What is a Yellow Rust disease?
- Yellow rust is a fungal disease which turns the crop’s leaves into a yellowish colour and stops photosynthesis activity, which eventually could result in a drop of wheat crop productivity.
- It appears as yellow stripes of powder or dust on leaves and leaf sheaths of the wheat crop.
- The rust colonies in the leaves drain the carbohydrates from the plant and reduce the green leaf area.
- According to the Indian Institute of Wheat and Barley Research (IIWBR) advisory, if farmers observe yellow rust in patches in their wheat fields, they should spray fungicides.
- It is a major disease in the Northern Hill Zone and the North-Western Plain Zone and spreads easily during the onset of cool weather and when wind conditions are favourable.
- Rain, dew and fog favour the disease’s development.
- Last year, a new variety of wheat called HD-3226 or Pusa Yashasvi was released by the Indian Agricultural Research Institute, which had higher levels of resistance against major rust fungi such as the yellow/stripe, brown/leaf and black/stem.

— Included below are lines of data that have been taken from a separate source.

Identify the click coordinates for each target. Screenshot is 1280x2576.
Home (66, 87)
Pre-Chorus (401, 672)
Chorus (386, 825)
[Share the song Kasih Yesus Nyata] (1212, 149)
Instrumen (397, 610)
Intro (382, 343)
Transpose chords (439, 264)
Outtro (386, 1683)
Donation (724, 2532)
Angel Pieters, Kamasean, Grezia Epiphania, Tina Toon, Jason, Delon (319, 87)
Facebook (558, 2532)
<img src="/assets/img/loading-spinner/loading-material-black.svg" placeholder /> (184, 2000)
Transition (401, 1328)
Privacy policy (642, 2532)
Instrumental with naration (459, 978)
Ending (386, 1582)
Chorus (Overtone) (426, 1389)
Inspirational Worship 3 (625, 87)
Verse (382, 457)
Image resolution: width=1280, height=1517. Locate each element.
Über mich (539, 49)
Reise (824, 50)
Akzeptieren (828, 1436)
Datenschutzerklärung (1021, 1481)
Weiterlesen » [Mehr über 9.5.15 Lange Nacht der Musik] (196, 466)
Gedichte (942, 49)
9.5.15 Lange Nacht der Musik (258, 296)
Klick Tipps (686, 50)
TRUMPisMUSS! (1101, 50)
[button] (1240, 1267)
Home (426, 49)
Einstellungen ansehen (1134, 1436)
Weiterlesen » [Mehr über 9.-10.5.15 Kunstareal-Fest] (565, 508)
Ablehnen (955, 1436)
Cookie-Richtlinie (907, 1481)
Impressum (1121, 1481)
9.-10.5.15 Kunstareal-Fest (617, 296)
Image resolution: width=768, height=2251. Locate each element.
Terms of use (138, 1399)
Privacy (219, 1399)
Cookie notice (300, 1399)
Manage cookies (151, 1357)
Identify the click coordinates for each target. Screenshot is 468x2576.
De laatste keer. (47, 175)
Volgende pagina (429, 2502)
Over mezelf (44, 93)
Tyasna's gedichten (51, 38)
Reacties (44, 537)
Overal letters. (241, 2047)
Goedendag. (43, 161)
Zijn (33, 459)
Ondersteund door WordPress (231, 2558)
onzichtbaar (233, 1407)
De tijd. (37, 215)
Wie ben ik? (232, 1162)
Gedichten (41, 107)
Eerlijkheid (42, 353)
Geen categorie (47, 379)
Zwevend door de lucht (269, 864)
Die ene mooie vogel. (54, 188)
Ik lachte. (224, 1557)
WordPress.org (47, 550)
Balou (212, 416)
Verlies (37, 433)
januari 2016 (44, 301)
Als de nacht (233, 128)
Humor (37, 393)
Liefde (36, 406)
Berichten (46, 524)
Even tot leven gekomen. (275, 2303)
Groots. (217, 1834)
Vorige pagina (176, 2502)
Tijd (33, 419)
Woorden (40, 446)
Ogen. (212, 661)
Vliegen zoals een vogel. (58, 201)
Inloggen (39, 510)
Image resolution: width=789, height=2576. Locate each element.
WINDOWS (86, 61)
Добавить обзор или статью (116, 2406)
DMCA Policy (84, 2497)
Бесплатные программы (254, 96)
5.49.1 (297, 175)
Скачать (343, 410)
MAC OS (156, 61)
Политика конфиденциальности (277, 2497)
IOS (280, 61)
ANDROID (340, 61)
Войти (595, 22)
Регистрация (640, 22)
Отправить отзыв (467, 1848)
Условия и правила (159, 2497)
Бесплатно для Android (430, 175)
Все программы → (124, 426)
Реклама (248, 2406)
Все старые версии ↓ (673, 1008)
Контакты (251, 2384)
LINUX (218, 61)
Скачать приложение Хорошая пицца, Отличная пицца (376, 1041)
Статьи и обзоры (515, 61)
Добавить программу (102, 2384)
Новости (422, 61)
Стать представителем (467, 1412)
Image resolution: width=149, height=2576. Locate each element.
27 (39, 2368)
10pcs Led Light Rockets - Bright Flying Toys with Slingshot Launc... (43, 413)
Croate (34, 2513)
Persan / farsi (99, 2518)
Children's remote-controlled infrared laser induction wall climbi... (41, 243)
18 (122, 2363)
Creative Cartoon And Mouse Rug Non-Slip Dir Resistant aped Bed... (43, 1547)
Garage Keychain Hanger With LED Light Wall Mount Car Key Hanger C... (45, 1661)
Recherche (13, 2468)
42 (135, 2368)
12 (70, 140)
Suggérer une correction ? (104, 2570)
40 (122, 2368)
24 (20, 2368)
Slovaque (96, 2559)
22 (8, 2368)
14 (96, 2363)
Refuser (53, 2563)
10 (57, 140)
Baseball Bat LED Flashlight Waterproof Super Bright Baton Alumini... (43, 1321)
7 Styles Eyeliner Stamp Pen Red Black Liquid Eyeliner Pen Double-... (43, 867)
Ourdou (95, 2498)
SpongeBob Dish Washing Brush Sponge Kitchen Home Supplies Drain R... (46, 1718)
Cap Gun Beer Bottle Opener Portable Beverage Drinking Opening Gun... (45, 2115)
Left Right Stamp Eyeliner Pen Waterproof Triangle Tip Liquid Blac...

- Wheat is the main Rabi (winter) crop, sown between late October till December while the harvesting of the crop will start from April onwards.
Bilateral & International Relations
Brexit: The UK has officially left the EU
Britain will officially depart from the European Union, 1,317 days after voting in favor of leaving the bloc in a referendum that plunged the country into a three-year-long debate over its future.
What is Brexit?
- Brexit (British exit) refers to the United Kingdom leaving the EU.
- A public vote (known as a referendum) was held in June 2016, when 17.4 million people opted for Brexit.
What is the European Union?
- The EU is an economic and political union involving 28 European countries.
- It allows free trade that means goods can move between member countries without any checks or extra charges.
- The EU also allows free movement of people, to live and work in whichever country they choose.
- The UK joined in 1973 (when it was known as the European Economic Community) and it will be the first member state to withdraw.
What happens after Brexit day?
- After the UK formally leaves the EU on 31 January 2020, there is still a lot to talk about and months of negotiation will follow.
- While the UK has agreed the terms of its EU departure, both sides still need to decide what their future relationship will look like.
- This will be worked out during the transition period (which some prefer to call the implementation period), which begins immediately after Brexit day and is due to end on 31 December 2020.
- During this 11-month period, the UK will continue to follow all of the EU’s rules and its trading relationship will remain the same.